::: Information given :::

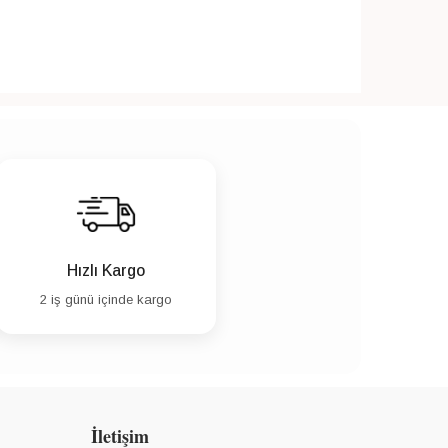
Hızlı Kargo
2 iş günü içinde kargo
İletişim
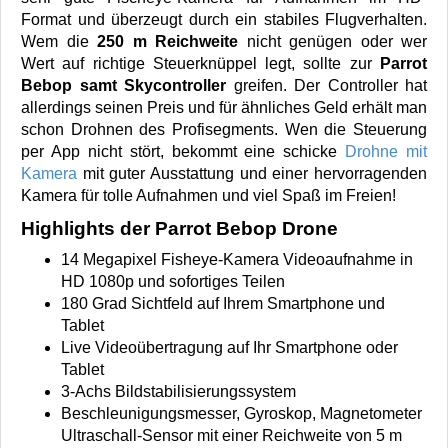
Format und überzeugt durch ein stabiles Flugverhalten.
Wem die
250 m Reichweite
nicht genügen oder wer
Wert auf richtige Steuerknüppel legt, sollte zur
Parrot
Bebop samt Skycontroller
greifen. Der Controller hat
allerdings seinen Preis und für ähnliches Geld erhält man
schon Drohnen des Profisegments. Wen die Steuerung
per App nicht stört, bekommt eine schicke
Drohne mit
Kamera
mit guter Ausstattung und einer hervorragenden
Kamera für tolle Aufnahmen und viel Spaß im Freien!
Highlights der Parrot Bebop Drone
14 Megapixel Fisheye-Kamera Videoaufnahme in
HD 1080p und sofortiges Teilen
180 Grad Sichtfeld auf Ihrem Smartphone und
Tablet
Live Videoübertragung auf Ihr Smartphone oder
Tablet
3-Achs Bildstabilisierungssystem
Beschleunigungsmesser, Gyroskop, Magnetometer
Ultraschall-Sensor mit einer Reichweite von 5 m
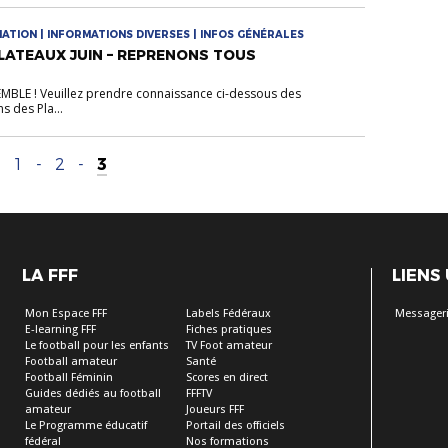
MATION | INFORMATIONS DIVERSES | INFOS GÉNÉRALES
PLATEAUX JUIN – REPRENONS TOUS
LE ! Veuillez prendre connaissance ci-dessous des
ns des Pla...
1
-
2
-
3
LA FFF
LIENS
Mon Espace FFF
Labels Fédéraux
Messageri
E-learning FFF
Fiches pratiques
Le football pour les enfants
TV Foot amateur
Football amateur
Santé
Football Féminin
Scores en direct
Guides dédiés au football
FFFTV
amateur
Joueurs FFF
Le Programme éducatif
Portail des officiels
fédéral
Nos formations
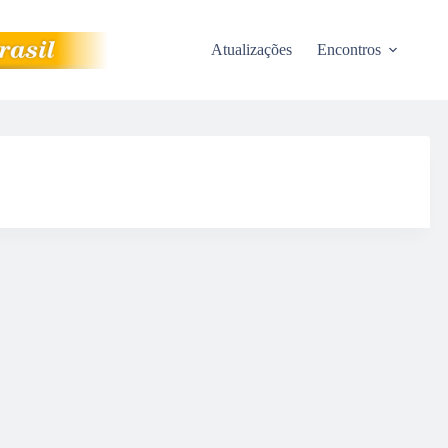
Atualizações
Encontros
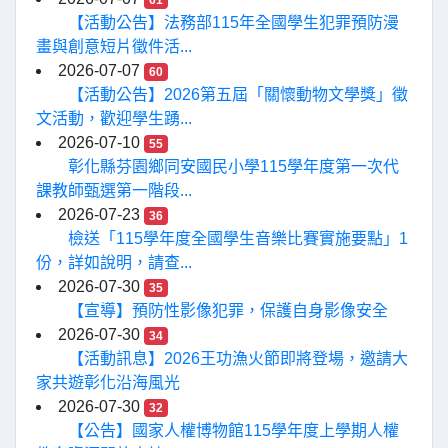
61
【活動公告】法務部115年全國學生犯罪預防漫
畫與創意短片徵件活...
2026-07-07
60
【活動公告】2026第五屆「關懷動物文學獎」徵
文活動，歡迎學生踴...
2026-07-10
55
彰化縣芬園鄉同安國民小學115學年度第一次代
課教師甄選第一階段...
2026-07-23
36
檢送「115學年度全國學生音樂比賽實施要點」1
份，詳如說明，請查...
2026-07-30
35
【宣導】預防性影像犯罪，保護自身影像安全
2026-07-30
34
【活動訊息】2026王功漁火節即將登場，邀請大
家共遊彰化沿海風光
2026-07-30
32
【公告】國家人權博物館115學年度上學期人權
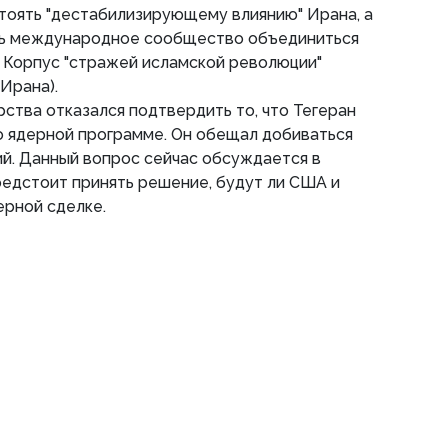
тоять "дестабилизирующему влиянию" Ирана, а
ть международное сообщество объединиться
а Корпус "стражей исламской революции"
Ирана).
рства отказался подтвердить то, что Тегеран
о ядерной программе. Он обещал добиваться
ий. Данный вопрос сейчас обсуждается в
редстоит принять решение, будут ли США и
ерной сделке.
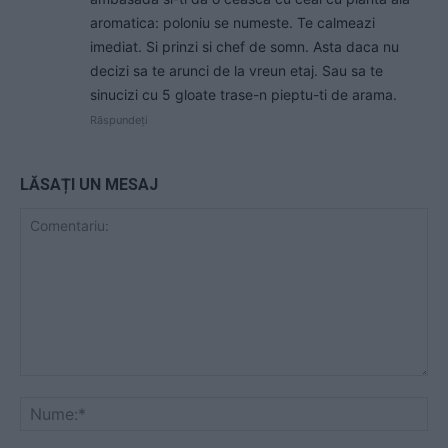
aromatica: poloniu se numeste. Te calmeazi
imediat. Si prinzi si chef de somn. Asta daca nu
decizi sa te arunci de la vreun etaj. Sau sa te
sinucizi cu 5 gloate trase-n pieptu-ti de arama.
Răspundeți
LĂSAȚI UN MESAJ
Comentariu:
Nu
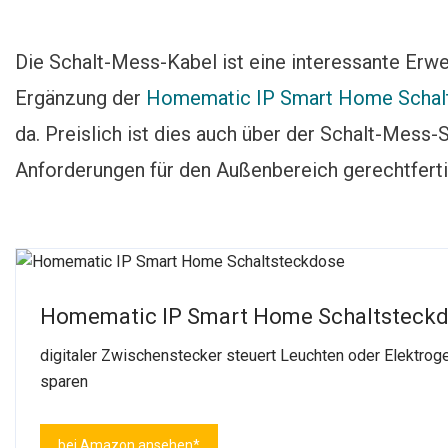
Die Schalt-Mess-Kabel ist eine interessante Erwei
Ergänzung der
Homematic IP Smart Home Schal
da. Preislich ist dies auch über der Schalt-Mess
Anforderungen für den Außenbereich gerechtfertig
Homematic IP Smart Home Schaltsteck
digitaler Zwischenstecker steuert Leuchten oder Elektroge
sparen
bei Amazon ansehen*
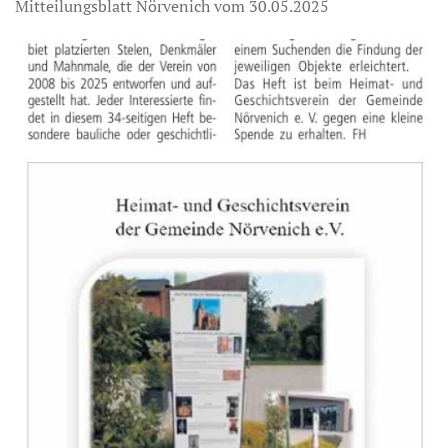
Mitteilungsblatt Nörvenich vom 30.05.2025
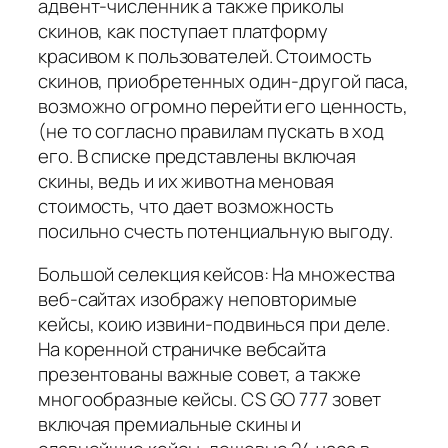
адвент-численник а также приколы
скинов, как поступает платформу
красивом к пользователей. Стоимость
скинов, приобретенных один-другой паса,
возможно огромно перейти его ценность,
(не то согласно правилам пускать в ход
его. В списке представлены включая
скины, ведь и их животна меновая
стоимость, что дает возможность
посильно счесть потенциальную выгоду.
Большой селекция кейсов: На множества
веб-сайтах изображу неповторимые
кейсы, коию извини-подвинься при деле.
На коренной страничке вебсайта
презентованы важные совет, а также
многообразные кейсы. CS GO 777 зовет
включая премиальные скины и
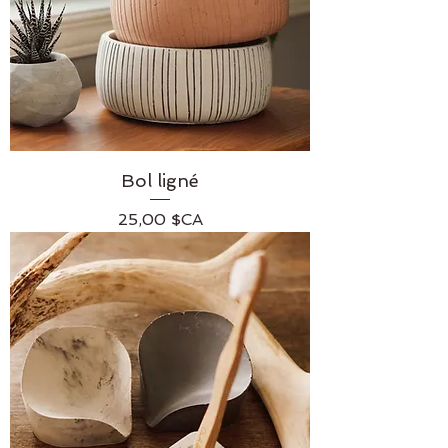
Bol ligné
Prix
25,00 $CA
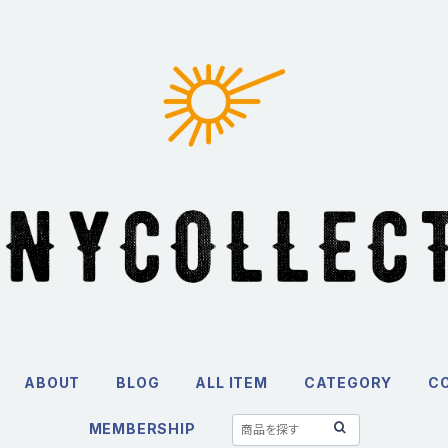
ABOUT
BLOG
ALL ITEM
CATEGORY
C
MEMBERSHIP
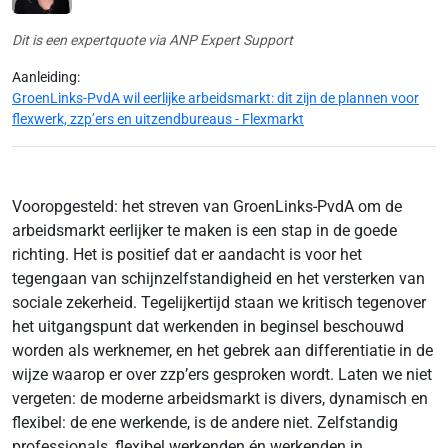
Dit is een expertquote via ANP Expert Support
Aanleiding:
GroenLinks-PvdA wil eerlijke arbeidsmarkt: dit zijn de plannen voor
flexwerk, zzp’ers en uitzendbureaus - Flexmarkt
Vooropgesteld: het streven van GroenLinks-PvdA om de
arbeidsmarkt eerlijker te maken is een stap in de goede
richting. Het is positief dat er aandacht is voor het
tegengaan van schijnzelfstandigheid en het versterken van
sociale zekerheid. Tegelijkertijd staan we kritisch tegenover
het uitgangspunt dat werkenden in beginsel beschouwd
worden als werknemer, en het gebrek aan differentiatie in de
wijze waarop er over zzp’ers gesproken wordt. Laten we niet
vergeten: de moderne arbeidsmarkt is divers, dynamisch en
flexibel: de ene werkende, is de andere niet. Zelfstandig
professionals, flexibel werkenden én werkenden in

:::

What you should do | In the entries above, count each line containing the word "Parrot" and reply with only the count.

Solution to the exercise | 2